Extracted page text data
=-=-=-=-=

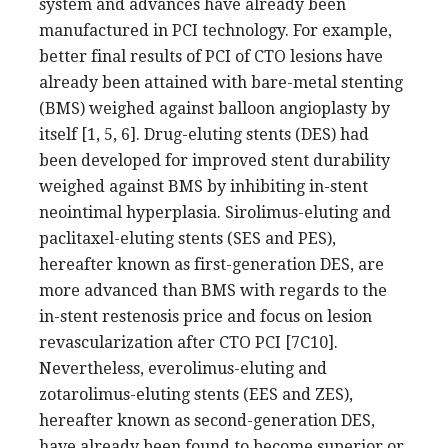
system and advances have already been
manufactured in PCI technology. For example,
better final results of PCI of CTO lesions have
already been attained with bare-metal stenting
(BMS) weighed against balloon angioplasty by
itself [1, 5, 6]. Drug-eluting stents (DES) had
been developed for improved stent durability
weighed against BMS by inhibiting in-stent
neointimal hyperplasia. Sirolimus-eluting and
paclitaxel-eluting stents (SES and PES),
hereafter known as first-generation DES, are
more advanced than BMS with regards to the
in-stent restenosis price and focus on lesion
revascularization after CTO PCI [7C10].
Nevertheless, everolimus-eluting and
zotarolimus-eluting stents (EES and ZES),
hereafter known as second-generation DES,
have already been found to become superior or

=-=-=-=-=

◆ **DIRECTIONS FOR THIS TASK**
Omit the pictures and copy the records above exactly.

◆ **RESPONSE BELOW**
system and advances have already been
manufactured in PCI technology. For example,
better final results of PCI of CTO lesions have
already been attained with bare-metal stenting
(BMS) weighed against balloon angioplasty by
itself [1, 5, 6]. Drug-eluting stents (DES) had
been developed for improved stent durability
weighed against BMS by inhibiting in-stent
neointimal hyperplasia. Sirolimus-eluting and
paclitaxel-eluting stents (SES and PES),
hereafter known as first-generation DES, are
more advanced than BMS with regards to the
in-stent restenosis price and focus on lesion
revascularization after CTO PCI [7C10].
Nevertheless, everolimus-eluting and
zotarolimus-eluting stents (EES and ZES),
hereafter known as second-generation DES,
have already been found to become superior or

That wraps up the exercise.